Ever since you heard that Kegels—pelvic floor strengthening exercises named after the doc who created them—can improve bladder control and orgasms, you’ve been doing them every day. But the thing is, you haven’t noticed a difference. So what’s going on, exactly? Does it mean you’re not doing them correctly?

According to Karly Treacy, a yoga teacher and pelvic floor specialist, the issue is likely that you’re focusing too much on the muscles inside your pelvis—and neglecting the ones outside.

“When you look at the pelvic floor, it’s a matrix of muscles connecting your two sit bones, as well as your pubic bone and tailbone,” says Treacy. “Over time—and due to things like pregnancy, sitting too much and obesity—those muscles stretch out and lose their tone.” What’s more, the joints on either side of your spine, which are held together by connective tissue, get lax, which can actually widen the space between your sit bones by up to an inch.

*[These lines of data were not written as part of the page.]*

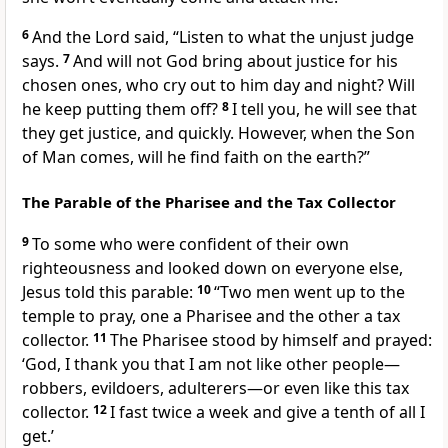
6
And the Lord
said,
“Listen to what the unjust judge
says.
7
And will not God bring about justice for his
chosen ones, who cry out
to him day and night? Will
he keep putting them off?
8
I tell you, he will see that
they get justice, and quickly. However, when the Son
of Man
comes,
will he find faith on the earth?”
The Parable of the Pharisee and the Tax Collector
9
To some who were confident of their own
righteousness
and looked down on everyone else,
Jesus told this parable:
10
“Two men went up to the
temple to pray,
one a Pharisee and the other a tax
collector.
11
The Pharisee stood by himself
and prayed:
‘God, I thank you that I am not like other people—
robbers, evildoers, adulterers—or even like this tax
collector.
12
I fast
twice a week and give a tenth
of all I
get.’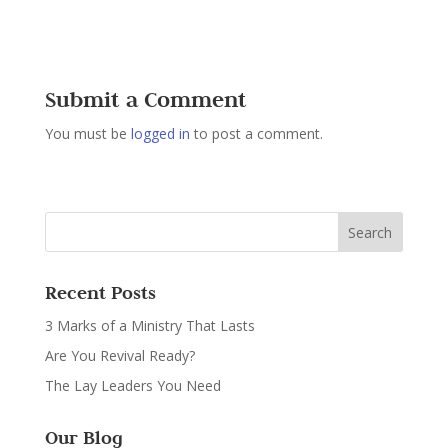
Submit a Comment
You must be
logged in
to post a comment.
Recent Posts
3 Marks of a Ministry That Lasts
Are You Revival Ready?
The Lay Leaders You Need
Our Blog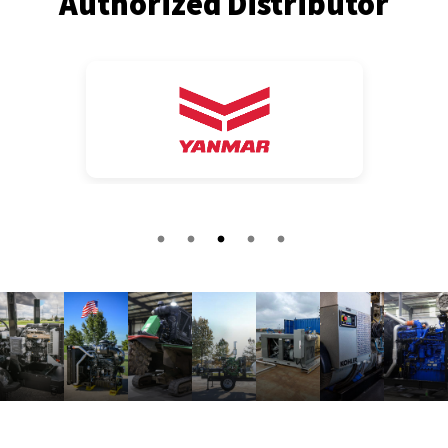
Authorized Distributor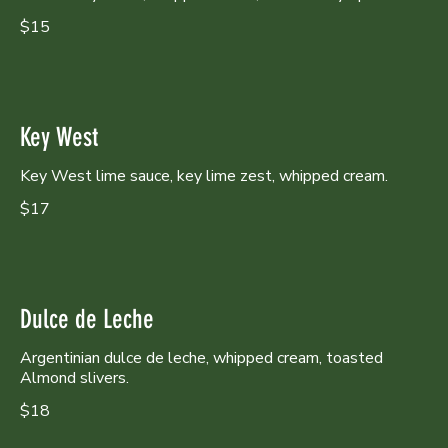
$15
Key West
Key West lime sauce, key lime zest, whipped cream.
$17
Dulce de Leche
Argentinian dulce de leche, whipped cream, toasted
Almond slivers.
$18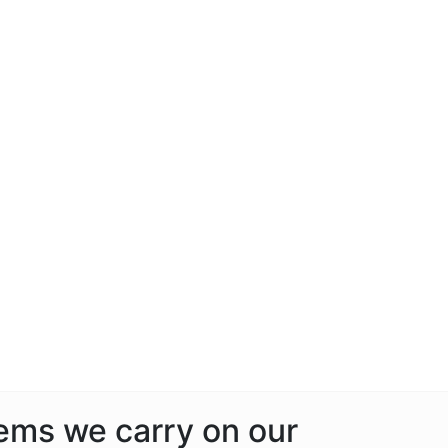
tems we carry on our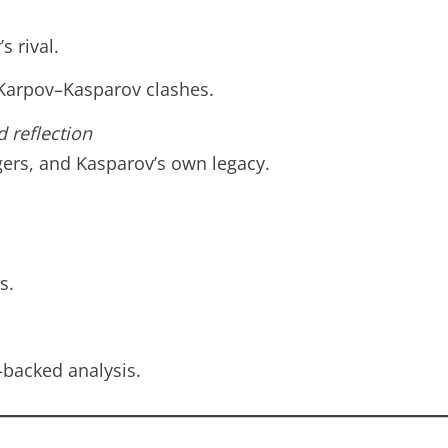
s rival.
 Karpov–Kasparov clashes.
d reflection
ers, and Kasparov’s own legacy.
s.
-backed analysis.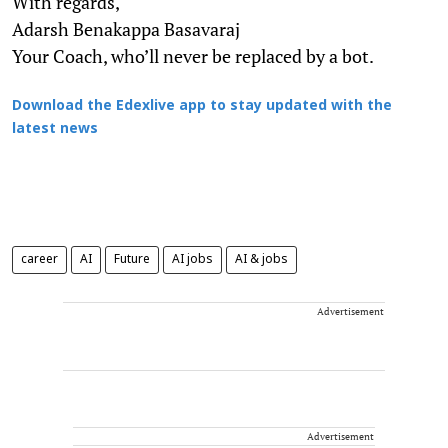
With regards,
Adarsh Benakappa Basavaraj
Your Coach, who’ll never be replaced by a bot.
Download the Edexlive app to stay updated with the
latest news
career
AI
Future
AI jobs
AI & jobs
Advertisement
Advertisement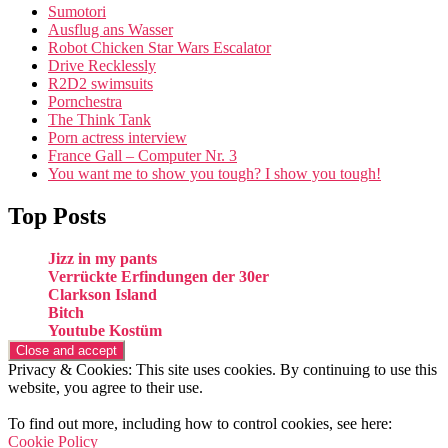
Sumotori
Ausflug ans Wasser
Robot Chicken Star Wars Escalator
Drive Recklessly
R2D2 swimsuits
Pornchestra
The Think Tank
Porn actress interview
France Gall – Computer Nr. 3
You want me to show you tough? I show you tough!
Top Posts
Jizz in my pants
Verrückte Erfindungen der 30er
Clarkson Island
Bitch
Youtube Kostüm
Privacy & Cookies: This site uses cookies. By continuing to use this
website, you agree to their use.
To find out more, including how to control cookies, see here:
Cookie Policy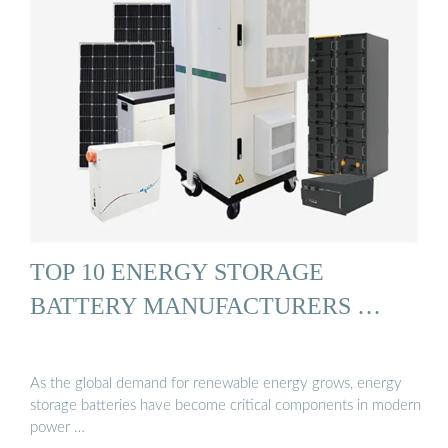
TOP 10 ENERGY STORAGE
BATTERY MANUFACTURERS …
As the global demand for renewable energy grows, energy
storage batteries have become critical components in modern
power …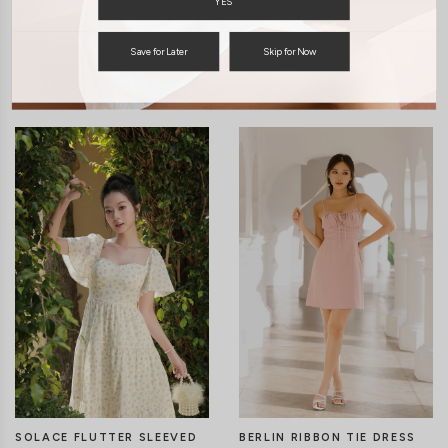
YES
Save for Later
Skip for Now
You may also like
SOLACE FLUTTER SLEEVED
BERLIN RIBBON TIE DRESS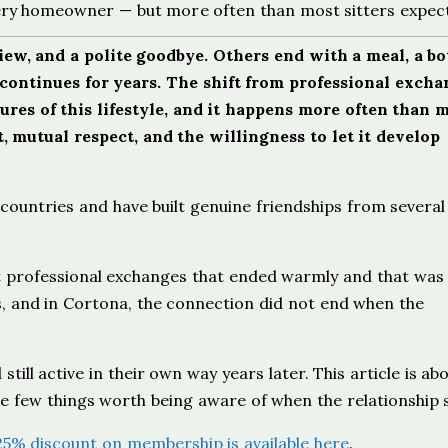
ry homeowner — but more often than most sitters expec
ew, and a polite goodbye. Others end with a meal, a bot
continues for years. The shift from professional excha
ures of this lifestyle, and it happens more often than 
t, mutual respect, and the willingness to let it develop
countries and have built genuine friendships from several
t professional exchanges that ended warmly and that was 
ns, and in Cortona, the connection did not end when the
d still active in their own way years later. This article is a
e few things worth being aware of when the relationship s
25% discount on membership is available here
.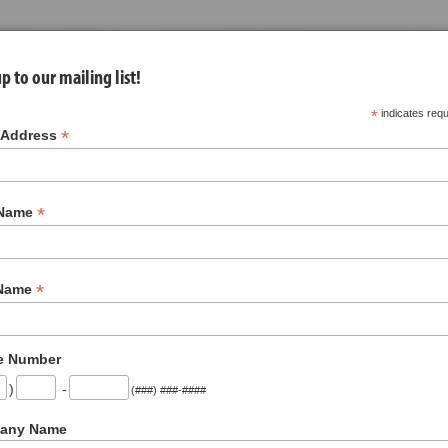
p to our mailing list!
*
indicates requ
*
 Address
*
 Name
nues
About Us
Jobs
Contact
*
 Name
Soups
(9)
e Number
1
)
-
(###) ###-####
any Name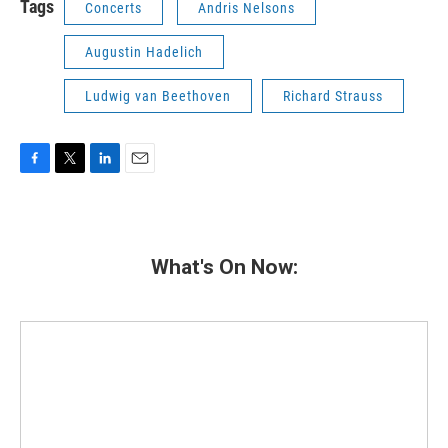
Tags
Concerts
Andris Nelsons
Augustin Hadelich
Ludwig van Beethoven
Richard Strauss
F
T
L
E
a
w
i
m
c
i
n
a
e
t
k
i
b
t
e
l
What's On Now:
o
e
d
o
r
I
k
n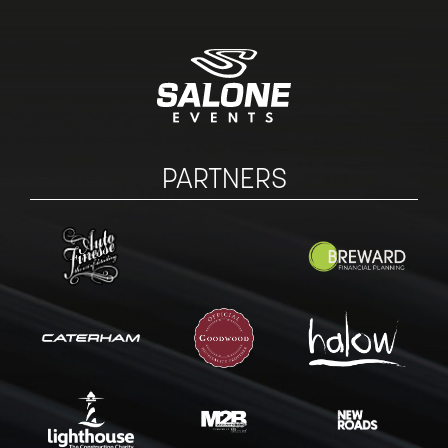
PARTNERS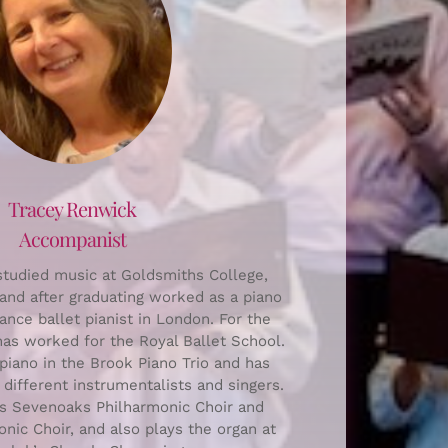
Tracey Renwick
Accompanist
tudied music at Goldsmiths College,
and after graduating worked as a piano
ance ballet pianist in London. For the
has worked for the Royal Ballet School.
piano in the Brook Piano Trio and has
ifferent instrumentalists and singers.
s Sevenoaks Philharmonic Choir and
nic Choir, and also plays the organ at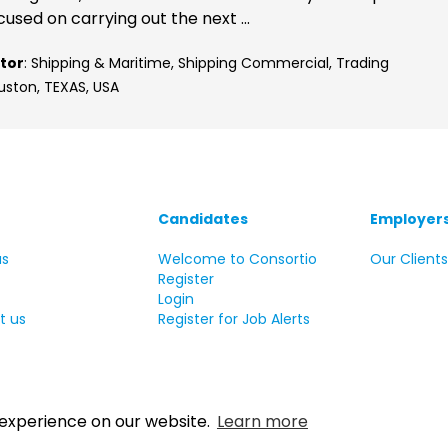
cused on carrying out the next ...
tor
: Shipping & Maritime, Shipping Commercial, Trading
uston, TEXAS, USA
Candidates
Employer
us
Welcome to Consortio
Our Client
Register
Login
t us
Register for Job Alerts
 experience on our website.
Learn more
 Copyright Consortio Recruitment Group 2026 All rights reserve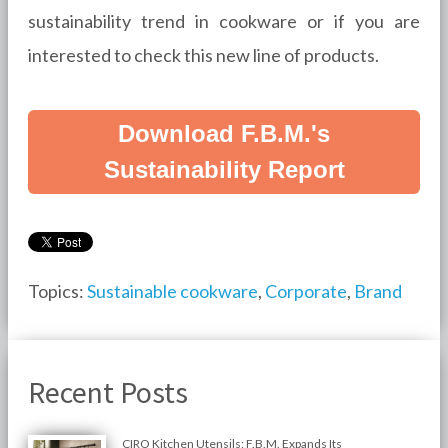
sustainability trend in cookware or if you are
interested to check this new line of products.
Download F.B.M.'s
Sustainability Report
Topics:
Sustainable cookware
,
Corporate
,
Brand
Recent Posts
CIRO Kitchen Utensils: F.B.M. Expands Its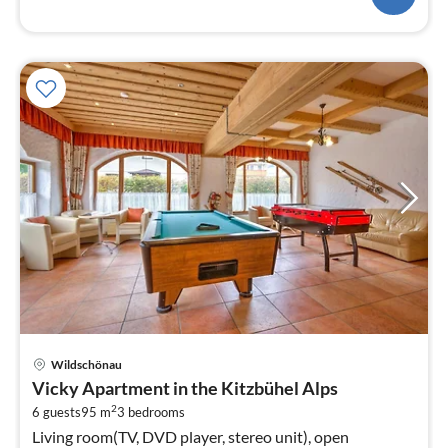
pri
Wildschönau
fr
Vicky Apartment in the Kitzbühel Alps
7
2
6 guests
95 m
3
bedrooms
pe
Living room(TV, DVD player, stereo unit), open
nig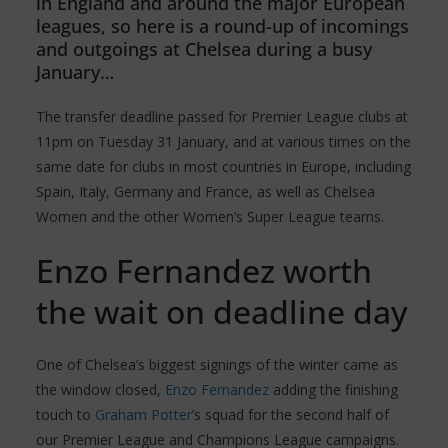
in England and around the major European
leagues, so here is a round-up of incomings
and outgoings at Chelsea during a busy
January…
The transfer deadline passed for Premier League clubs at
11pm on Tuesday 31 January, and at various times on the
same date for clubs in most countries in Europe, including
Spain, Italy, Germany and France, as well as Chelsea
Women and the other Women’s Super League teams.
Enzo Fernandez worth
the wait on deadline day
One of Chelsea’s biggest signings of the winter came as
the window closed,
Enzo Fernandez
adding the finishing
touch to
Graham Potter
’s squad for the second half of
our Premier League and Champions League campaigns.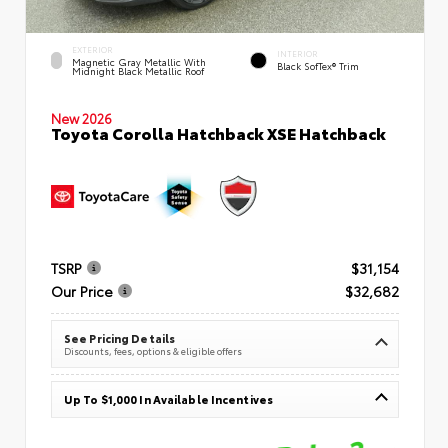
EXTERIOR
INTERIOR
Magnetic Gray Metallic With
Black SofTex® Trim
Midnight Black Metallic Roof
New 2026
Toyota Corolla Hatchback XSE Hatchback
TSRP
$31,154
Our Price
$32,682
See Pricing Details
Discounts, fees, options & eligible offers
Up To $1,000 In Available Incentives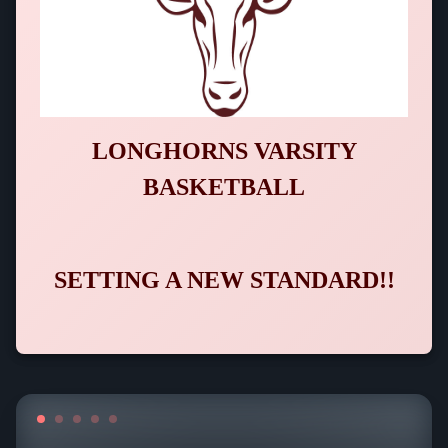
LONGHORNS VARSITY
BASKETBALL
SETTING A NEW STANDARD!!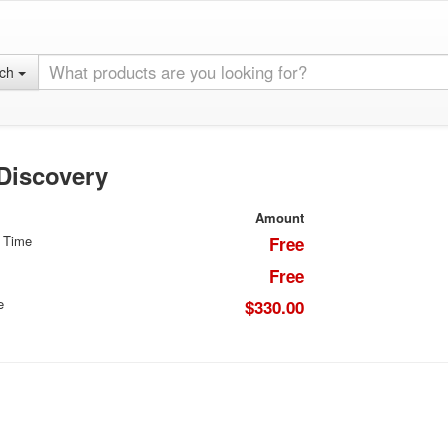
rch
 Discovery
Amount
 Time
Free
Free
e
$330.00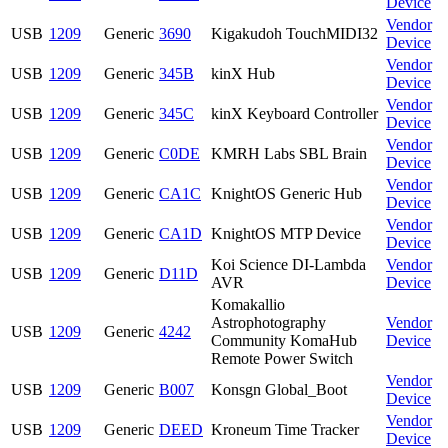
Device
Vendor
USB
1209
Generic
3690
Kigakudoh TouchMIDI32
Device
Vendor
USB
1209
Generic
345B
kinX Hub
Device
Vendor
USB
1209
Generic
345C
kinX Keyboard Controller
Device
Vendor
USB
1209
Generic
C0DE
KMRH Labs SBL Brain
Device
Vendor
USB
1209
Generic
CA1C
KnightOS Generic Hub
Device
Vendor
USB
1209
Generic
CA1D
KnightOS MTP Device
Device
Koi Science DI-Lambda
Vendor
USB
1209
Generic
D11D
AVR
Device
Komakallio
Astrophotography
Vendor
USB
1209
Generic
4242
Community KomaHub
Device
Remote Power Switch
Vendor
USB
1209
Generic
B007
Konsgn Global_Boot
Device
Vendor
USB
1209
Generic
DEED
Kroneum Time Tracker
Device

This makes it challenging to tone the pelvic floor muscles even if you’re a Kegel devotee, says Treacy.

To minimise the space between your sit bones and strengthen the surrounding muscles, Kegels simply aren’t enough. You’ll also need to strengthen your glutes, hamstrings and an outer hip muscle called the tensor fascia latae, Treacy explains. “Since these muscles provide structural support to the pelvis, they’re just as important for your pelvic floor health as the internal muscles that Kegels target."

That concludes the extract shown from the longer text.